Typically patent analytics teams work with R&D departments, patent attorneys, with related information feeding into IP, corporate and business strategy decisions.

== Data sources and tools ==
Patent databases are used to retrieve/search individual records. Patent data can be accessed through open platforms such as WIPO's Patentscope, EPO's Espacenet, the USPTO bulk data portal, national patent office databases or Lens.

Statistical datasets are designed for large-scale quantitative analysis. For large-scale analysis, EPO’s PATSTAT specifically is a database for statistical analysis of worldwide patent data, and it supports linking patent information to harmonized applicant names, geographic information and sector classifications. It offers structured data exports compatible with statistical software. Other statistical datasets include OECD patent statistics and WIPO Statistics.
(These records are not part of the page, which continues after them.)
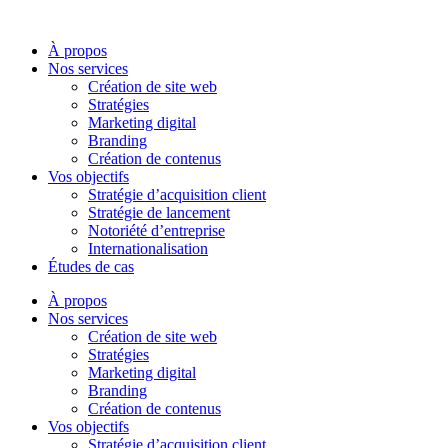
Aller
au
À propos
contenu
Nos services
Création de site web
Stratégies
Marketing digital
Branding
Création de contenus
Vos objectifs
Stratégie d’acquisition client
Stratégie de lancement
Notoriété d’entreprise
Internationalisation
Études de cas
À propos
Nos services
Création de site web
Stratégies
Marketing digital
Branding
Création de contenus
Vos objectifs
Stratégie d’acquisition client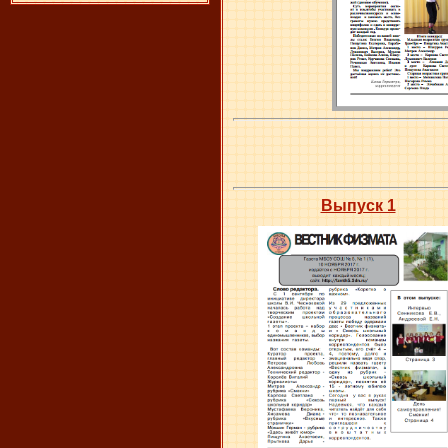
Выпуск 1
Analytical platefofms provide normalization, visualization, semantic search etc. Commercial platforms like Derwent Innovation, Orbit Intelligence, and Lens.org offer enhanced search, normalization, and visualization capabilities.

== Combining patents data with other sources ==
Patent data can be combined with other sources to provide additional context or enable analyses that cannot be performed using patent data alone. These sources can include: scientific publications, company and financial information, market data, standards, clinical-trial data, regulatory information etc. Recent research emphasizes integrating patent analytics with scientific publication data, market data, and standards to build multi-dimensional technology intelligence systems. Patent analytics also plays a critical role in sustainability assessments, pharmaceutical innovation, green technologies, and artificial intelligence trend monitoring, as evidenced by major reports on innovation in clean energy technologies, and through specific patent analyses leveraging AI to identify climate change mitigation trends. The field further offers critical insights into global trends in biotechnology innovation, often revealing significant growth and emerging frontiers in areas like genetic engineering and AI-integrated biotech tools.

== Limitations ==
Patent data is sometimes considered as direct proxy for innovation. But patent statistics do not directly measure innovation. Not all inventions are patented, and the propensity to patent varies between industries, organizations and countries. Patent counts may therefore reflect differences in patenting strategies as well as differences in technological activity. Some technologies are more likely to be patented than others. A large number of patent applications doesn't necessarily mean a large number of commercially significant inventions. Applicant names, inventors, classifications and legal-status information can also contain inconsistencies. A published application, granted patent, expired patent and abandoned application should not be treated as equivalent. Patent data reflect where applicants choose to seek protection, not necessarily where inventions are developed or products are manufactured.